Troops killed two of the 20 intruders who slipped into the Paramacay base in the central city of Valencia early Sunday, apparently intent on fomenting a military uprising, Maduro said in his weekly broadcast on state television.

One of the invaders was injured, seven captured and 10 got away, the embattled leader said.

"We know where they are headed and all of our military and police force is deployed," Maduro said. He said he would ask for "the maximum penalty for those who participated in this terrorist attack."

The attack came as Venezuela's controversial constitutional assembly is getting down to work, signaling in its initial decrees last week that delegates will target Maduro's foes as he had warned.

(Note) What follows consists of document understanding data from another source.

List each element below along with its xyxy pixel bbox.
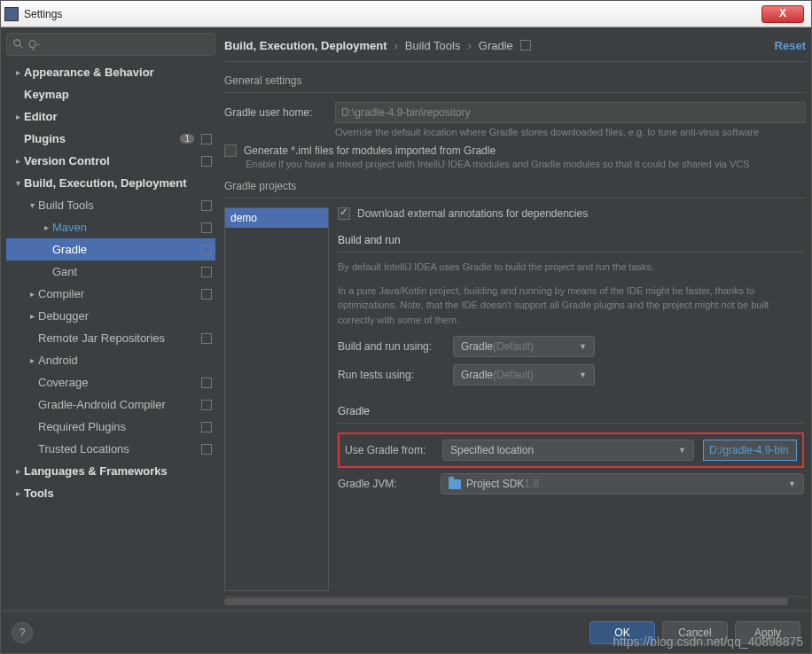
apply-button[interactable]: Apply bbox=[735, 621, 800, 644]
chevron-right-icon: ▸ bbox=[12, 67, 24, 77]
crumb-3: Gradle bbox=[479, 39, 513, 52]
tree-item-trusted-locations[interactable]: ▸Trusted Locations bbox=[6, 438, 215, 460]
gradle-path-field[interactable]: D:/gradle-4.9-bin bbox=[703, 440, 797, 461]
scrollbar-thumb[interactable] bbox=[224, 598, 788, 605]
build-using-label: Build and run using: bbox=[338, 340, 453, 353]
project-config-icon bbox=[201, 289, 212, 300]
tree-label: Tools bbox=[24, 487, 212, 500]
project-config-icon bbox=[201, 245, 212, 255]
build-using-row: Build and run using: Gradle (Default) ▼ bbox=[338, 336, 804, 357]
close-button[interactable]: X bbox=[761, 5, 804, 23]
tree-item-tools[interactable]: ▸Tools bbox=[6, 482, 215, 504]
tree-label: Compiler bbox=[38, 287, 198, 300]
project-config-icon bbox=[201, 378, 212, 388]
tree-item-gradle[interactable]: ▸Gradle bbox=[6, 238, 215, 261]
chevron-down-icon: ▾ bbox=[12, 178, 24, 188]
tree-label: Appearance & Behavior bbox=[24, 66, 212, 79]
tree-item-gant[interactable]: ▸Gant bbox=[6, 261, 215, 283]
tests-using-combo[interactable]: Gradle (Default) ▼ bbox=[453, 364, 595, 385]
tree-label: Version Control bbox=[24, 154, 198, 167]
footer: ? OK Cancel Apply bbox=[1, 611, 811, 653]
window-title: Settings bbox=[24, 8, 761, 20]
build-using-combo[interactable]: Gradle (Default) ▼ bbox=[453, 336, 595, 357]
tree-label: Gradle-Android Compiler bbox=[38, 398, 198, 411]
tree-item-appearance-behavior[interactable]: ▸Appearance & Behavior bbox=[6, 61, 215, 83]
gradle-home-field[interactable]: D:\gradle-4.9-bin\repository bbox=[335, 102, 806, 123]
chevron-right-icon: ▸ bbox=[26, 355, 38, 365]
folder-icon bbox=[449, 479, 461, 489]
general-settings-title: General settings bbox=[224, 74, 806, 93]
highlight-box: Use Gradle from: Specified location ▼ D:… bbox=[338, 432, 804, 468]
tree-item-android[interactable]: ▸Android bbox=[6, 349, 215, 371]
projects-split: demo Download external annotations for d… bbox=[224, 207, 806, 591]
svg-line-1 bbox=[20, 45, 23, 49]
download-annotations-row: Download external annotations for depend… bbox=[338, 207, 804, 220]
tree-item-remote-jar-repositories[interactable]: ▸Remote Jar Repositories bbox=[6, 327, 215, 349]
tree-item-coverage[interactable]: ▸Coverage bbox=[6, 371, 215, 393]
badge-icon: 1 bbox=[180, 134, 194, 144]
search-icon bbox=[12, 38, 25, 51]
tree-label: Required Plugins bbox=[38, 420, 198, 433]
gradle-projects-title: Gradle projects bbox=[224, 180, 806, 199]
chevron-right-icon: ▸ bbox=[12, 112, 24, 121]
panel-body: General settings Gradle user home: D:\gr… bbox=[224, 69, 806, 605]
use-gradle-from-label: Use Gradle from: bbox=[345, 444, 442, 456]
sidebar: Q- ▸Appearance & Behavior▸Keymap▸Editor▸… bbox=[6, 33, 215, 605]
tree-item-required-plugins[interactable]: ▸Required Plugins bbox=[6, 416, 215, 438]
iml-checkbox[interactable] bbox=[224, 144, 237, 157]
app-icon bbox=[4, 7, 19, 21]
chevron-down-icon: ▼ bbox=[678, 446, 686, 455]
tree-item-keymap[interactable]: ▸Keymap bbox=[6, 83, 215, 105]
chevron-down-icon: ▼ bbox=[579, 342, 587, 351]
chevron-right-icon: ▸ bbox=[12, 488, 24, 498]
tree-item-plugins[interactable]: ▸Plugins1 bbox=[6, 128, 215, 150]
gradle-jvm-combo[interactable]: Project SDK 1.8 ▼ bbox=[441, 473, 804, 494]
crumb-2[interactable]: Build Tools bbox=[405, 39, 461, 52]
crumb-1[interactable]: Build, Execution, Deployment bbox=[224, 39, 386, 52]
project-list[interactable]: demo bbox=[224, 207, 329, 591]
ok-button[interactable]: OK bbox=[589, 621, 655, 644]
tree-item-debugger[interactable]: ▸Debugger bbox=[6, 305, 215, 327]
build-run-desc2: In a pure Java/Kotlin project, building … bbox=[338, 284, 804, 328]
build-run-title: Build and run bbox=[338, 234, 804, 253]
tree-item-build-tools[interactable]: ▾Build Tools bbox=[6, 194, 215, 216]
tree-item-build-execution-deployment[interactable]: ▾Build, Execution, Deployment bbox=[6, 172, 215, 194]
tree-label: Keymap bbox=[24, 88, 212, 101]
use-gradle-from-combo[interactable]: Specified location ▼ bbox=[442, 440, 694, 461]
breadcrumb: Build, Execution, Deployment › Build Too… bbox=[224, 33, 806, 58]
chevron-down-icon: ▾ bbox=[26, 200, 38, 210]
project-config-icon bbox=[201, 200, 212, 211]
tests-using-label: Run tests using: bbox=[338, 369, 453, 381]
project-config-icon bbox=[201, 156, 212, 167]
tree-label: Languages & Frameworks bbox=[24, 464, 212, 478]
project-detail: Download external annotations for depend… bbox=[338, 207, 806, 591]
project-config-icon bbox=[201, 267, 212, 277]
tree-item-gradle-android-compiler[interactable]: ▸Gradle-Android Compiler bbox=[6, 393, 215, 416]
cancel-button[interactable]: Cancel bbox=[662, 621, 728, 644]
main-panel: Build, Execution, Deployment › Build Too… bbox=[224, 33, 806, 605]
search-input[interactable]: Q- bbox=[6, 33, 215, 56]
content-area: Q- ▸Appearance & Behavior▸Keymap▸Editor▸… bbox=[1, 27, 811, 611]
gradle-title: Gradle bbox=[338, 405, 804, 424]
download-annotations-checkbox[interactable] bbox=[338, 207, 350, 220]
iml-row: Generate *.iml files for modules importe… bbox=[224, 144, 806, 157]
settings-tree[interactable]: ▸Appearance & Behavior▸Keymap▸Editor▸Plu… bbox=[6, 61, 215, 605]
chevron-right-icon: ▸ bbox=[12, 466, 24, 476]
horizontal-scrollbar[interactable] bbox=[224, 596, 806, 605]
tree-item-languages-frameworks[interactable]: ▸Languages & Frameworks bbox=[6, 460, 215, 482]
title-bar[interactable]: Settings X bbox=[1, 1, 811, 27]
iml-label[interactable]: Generate *.iml files for modules importe… bbox=[244, 144, 496, 157]
download-annotations-label[interactable]: Download external annotations for depend… bbox=[357, 207, 588, 220]
chevron-right-icon: › bbox=[467, 39, 471, 52]
gradle-home-hint: Override the default location where Grad… bbox=[335, 127, 806, 137]
tree-label: Build Tools bbox=[38, 199, 198, 212]
help-button[interactable]: ? bbox=[12, 622, 33, 643]
tree-item-compiler[interactable]: ▸Compiler bbox=[6, 283, 215, 305]
project-item-demo[interactable]: demo bbox=[225, 208, 328, 228]
reset-link[interactable]: Reset bbox=[775, 39, 806, 52]
tree-item-maven[interactable]: ▸Maven bbox=[6, 216, 215, 238]
tree-item-version-control[interactable]: ▸Version Control bbox=[6, 150, 215, 172]
tree-label: Build, Execution, Deployment bbox=[24, 176, 212, 190]
tree-label: Android bbox=[38, 354, 212, 367]
tree-item-editor[interactable]: ▸Editor bbox=[6, 105, 215, 128]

The new assembly, whose powers supersede all other branches of government, voted to remove the nation's outspoken chief prosecutor Saturday. On Sunday, Maduro announced that a new "truth commission" created by the assembly had been installed to impose justice on those fueling the unrest that has wracked the country since early April.

The constitutional assembly is expected to meet again Tuesday, while lawmakers in the opposition-controlled National Assembly scheduled their own session for Monday, vowing to continue fulfilling their responsibilities no matter what the assembly might do. Leaders of opposition groups, which boycotted the July 30 assembly election, called for renewed protests on Monday, though turnout at demonstrations has been sparse in recent days.

Residents who live near the army base in Valencia attacked Sunday said they began hearing bursts of gunfire around 4:30 a.m.

A video showing more than a dozen men dressed in military fatigues, some carrying rifles, began circulating widely on social media around that time. In the recording, a man who identified himself as Capt. Juan Caguaripano said the men were members of the military who oppose Maduro's socialist government and called on military units to declare themselves in open rebellion.